Optimus analyst said, “We maintain our outperform stance on FCCL with a future value of Rs24.”

Amreli Steel profit jumps 36pc

Amreli Steels Limited profit increased 36 percent to Rs110 million for the quarter ended September 30, 2020 translating into EPS of Re0.37, a bourse filing said.

It had booked a loss of Rs81 million with loss per share of Re0.27, in the corresponding quarter last year. The company did not announce any interim cash dividend, the PSX notice said. Brokerage BMA Capital in a report said, “The result was above our expectations due to higher gross margins and sales volume. Gross margins during Q1FY21 increased by 6.7ppts to 10.9 percent compared to 4.2 percent in the previous quarter.” The uptick in earnings was mainly attributed to post COVID-19 recovery in steel industry sales volume, construction package stimulus, and stable rupee/dollar exchange rate. As a result, the net sales increased by 54/30 percent QoQ/YoY to Rs7.91 billion, the brokerage house added.

Brokerage Arif Habib Limited in its report said, “The sales and distribution expense witnessed an increase of 43 percent QoQ to Rs201 million on account of significantly higher sales. Whereas, the administration costs declined by 34 percent QoQ to Rs150 million.”

Financial charges decreased by 9.0 percent QoQ to Rs456 million as a result of lower interest rate environment. The other expense head experienced a reversal, posting positive Rs11 million in the current quarter, it added.

“Going forward, we expect the company to fare better due to the recovery in the steel volumes and stable exchange rate,” the brokerage house added.

SCBPL profits drop 51pc in Q3

Standard Chartered Bank Pakistan Limited (SCBPL) profit dropped 51 percent to 2.056 billion in the third quarter of 2020, with EPS of Re0.53, a notice to the PSX said.

The bank had booked a profit of Rs4.201 with EPS of Rs1.09 in the period ended September 30, 2019. It did not announce any dividend.

Net interest income fell 8.0 percent to Rs6.636 billion in Q3 compared to Rs7.189 billion in the same quarter last year.

During the quarter, the bank’s total non-interest income fell 30 percent to Rs1.931 billion, from Rs2.755 billion in July-September 2019. It was on account of overall declines under various heads in non-interest income except other income which climbed 77 percent to Rs44.89 million, compared to Rs25.345 million in the same period last year.

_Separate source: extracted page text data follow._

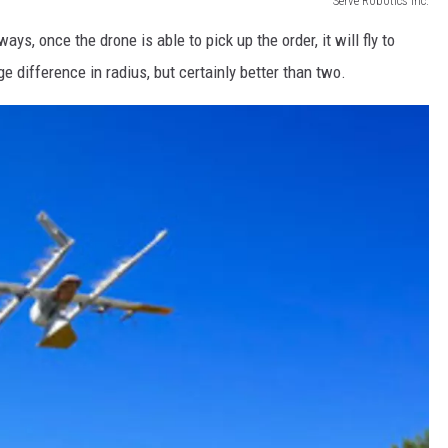
Serve Robotics Inc.
ays, once the drone is able to pick up the order, it will fly to
 difference in radius, but certainly better than two.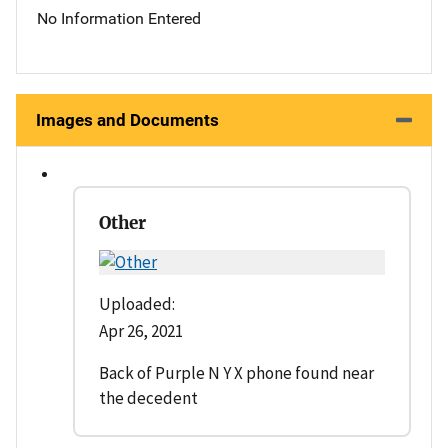
No Information Entered
Images and Documents
Other
Uploaded:
Apr 26, 2021
Back of Purple N Y X phone found near
the decedent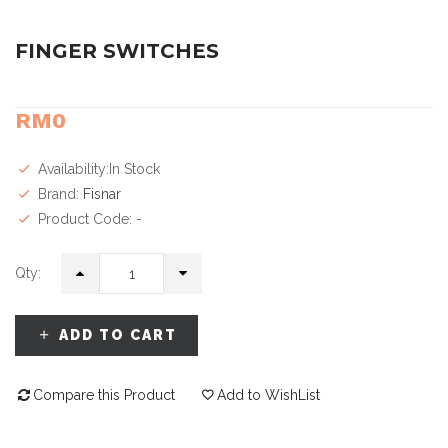
FINGER SWITCHES
RM0
Availability:In Stock
Brand:
Fisnar
Product Code: -
Qty:
ADD TO CART
Compare this Product
Add to WishList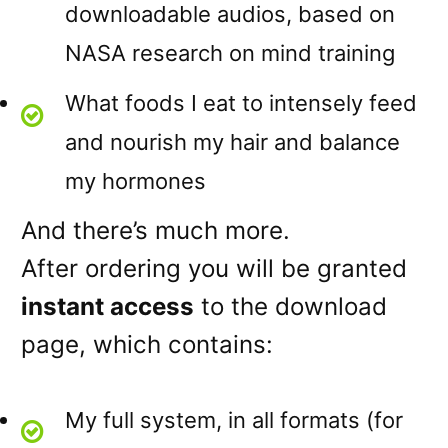
downloadable audios, based on
NASA research on mind training
What foods I eat to intensely feed
and nourish my hair and balance
my hormones
And there’s much more.
After ordering you will be granted
instant access
to the download
page, which contains:
My full system, in all formats (for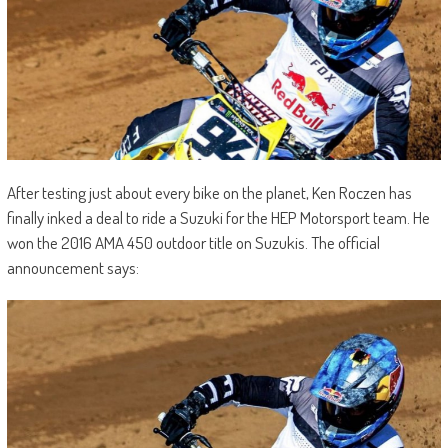
After testing just about every bike on the planet, Ken Roczen has
finally inked a deal to ride a Suzuki for the HEP Motorsport team. He
won the 2016 AMA 450 outdoor title on Suzukis. The official
announcement says: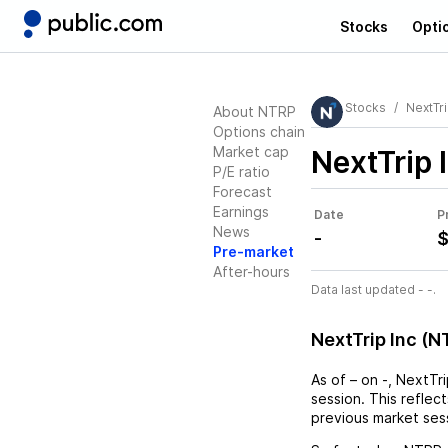
Stocks
Opti
Stocks
NextTri
About NTRP
Options chain
Market cap
NextTrip 
P/E ratio
Forecast
Earnings
Date
P
News
-
$
Pre-market
After-hours
Data last updated - -.
NextTrip Inc (
As of
–
on
-
,
NextTri
session. This reflec
previous market ses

The bank’s fee and commission income declined 22 percent, foreign exchange income fell 32 percent, income from derivatives went down 64 percent, whereas gain on securities dropped 39 percent.

Commenting on the results, SCBPL CEO Rehan Shaikh said, “I am pleased to announce the third quarter 2020 results. The bank has delivered a resilient financial performance.”

He said that though the external environment remained challenging, the bank expected to recover gradually from the impacts of the COVID-19 pandemic.

“Our results demonstrate our strong business fundamentals. The bank continues to invest in its digital capabilities to enhance our clients’ banking experience by offering innovative solutions,” he added.

The bank achieved another milestone as total deposits crossed Rs550 billion. With a growth of 22 percent year to date, total deposits closed at Rs570 billion, with current and saving accounts constituting 94 percent of the deposits base.

The incremental liquidity generated was currently deployed in government securities and interbank lending, thereby resulting in an increase of 17 percent in total assets, which crossed Rs700 billion milestone to close at Rs728 billion, the statement added.

Taurus Research in its notes said the bank’s current investment portfolio was distributed between T-Bills: 51 percent, and PIBs/Sukuk: 49 percent.